This website and the associated smsim-course GitHub repository was set-up to act as the online home of a 1.5 day workshop dedicated to enable course participants to understand and implement spatial microsimulation for their own purposes.


Spatial microsimulation is a statistical method by which individual-level data is generated for small areas by combining national surveys with geographically aggregated census data. Much has been written about the technique in academic journals, but there has been much less work explaining the practicalities of its implementation, generally, and its customisation for specific purposes. Journal articles have tended to present key results, but not the underlying code, therefore hindering reproducibility. This day course aims to fill this knowledge gap.

We take an explicitly practical and pragmatic approach to spatial microsimulation. By the end of the course attendees should be able to:

  • Understand what spatial microsimulation is and how it relates to 'population synthesis' and agent-based modelling (ABM)
  • Identify the problems that spatial microsimulation is well-suited to solving.
  • Decide between different software options and R packages for implementing spatial microsimulation.
  • Harness spatial microsimulation for their own needs by modifying the example code for their own datasets.

To this end the course uses R, a free, open source and extensible statistical language.

No prior knowledge in either R or spatial microsimulation is assumed: we will begin from first principles, using simple examples to ensure understanding of every step. Content too will be directed to participants' needs; all teaching material will be provided with explanation of how to modify example code for tackling specific research problems. The slides below provide a more detailed introduction.
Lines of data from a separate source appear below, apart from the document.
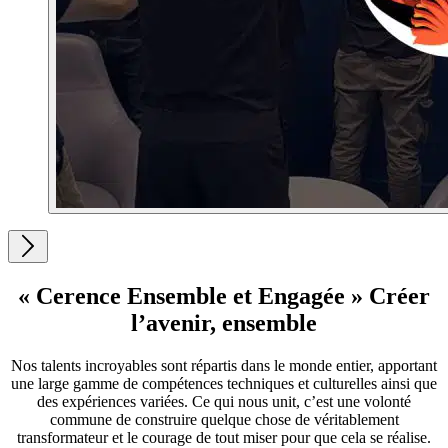
« Cerence Ensemble et Engagée » Créer
l’avenir, ensemble
Nos talents incroyables sont répartis dans le monde entier, apportant
une large gamme de compétences techniques et culturelles ainsi que
des expériences variées. Ce qui nous unit, c’est une volonté
commune de construire quelque chose de véritablement
transformateur et le courage de tout miser pour que cela se réalise.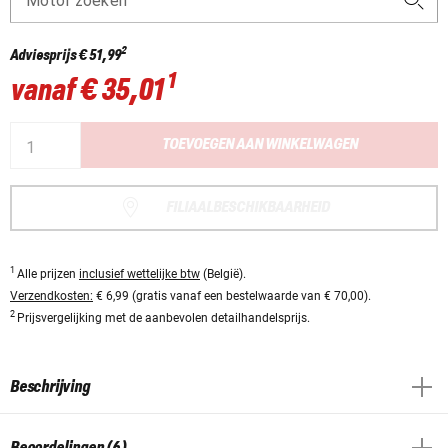
Motor zoeken
2
Adviesprijs
€ 51,99
1
vanaf
€ 35,01
TOEVOEGEN AAN WINKELWAGEN
FILIAALBESCHIKBAARHEID
1
Alle prijzen
inclusief wettelijke btw
(België).
Verzendkosten:
€ 6,99 (gratis vanaf een bestelwaarde van € 70,00).
2
Prijsvergelijking met de aanbevolen detailhandelsprijs.
Beschrijving
Beoordelingen (6)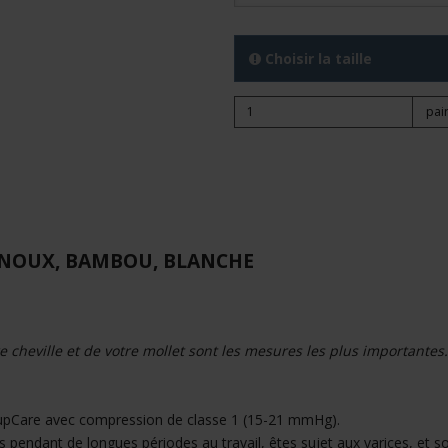
Choisir la taille
pai
ENOUX, BAMBOU, BLANCHE
re cheville et de votre mollet sont les mesures les plus importantes.
SupCare avec compression de classe 1 (15-21 mmHg).
s pendant de longues périodes au travail, êtes sujet aux varices, et so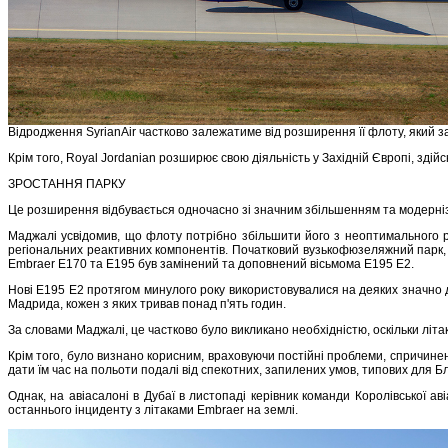
Відродження SyrianAir частково залежатиме від розширення її флоту, який з
Крім того, Royal Jordanian розширює свою діяльність у Західній Європі, здійс
ЗРОСТАННЯ ПАРКУ
Це розширення відбувається одночасно зі значним збільшенням та модерніз
Маджалі усвідомив, що флоту потрібно збільшити його з неоптимального ро
регіональних реактивних компонентів. Початковий вузькофюзеляжний парк, щ
Embraer E170 та E195 був замінений та доповнений вісьмома E195 E2.
Нові E195 E2 протягом минулого року використовувалися на деяких значно 
Мадрида, кожен з яких тривав понад п'ять годин.
За словами Маджалі, це частково було викликано необхідністю, оскільки літ
Крім того, було визнано корисним, враховуючи постійні проблеми, спричинені
дати їм час на польоти подалі від спекотних, запилених умов, типових для Б
Однак, на авіасалоні в Дубаї в листопаді керівник команди Королівської а
останнього інциденту з літаками Embraer на землі.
  • Robin Lovelace Robin Lovelace is the course leader as part of his role as Research Fellow in the Consumer Data Research Centre at the University of Leeds. Robin learned spatial microsimulation and R during his PhD on the energy costs of commuting and has developed new methods in spatial microsimulation and applied them to real-world transport problems.
  • Phil Mike Jones Phil Mike Jones was conscripted to demonstrate on the course and has ended up helping out with its planning. A PhD student at the University of Sheffield, he is implementing spatial microsimulation methods for health care applications. Phil is also an experienced user of R for statistic analysis and processing.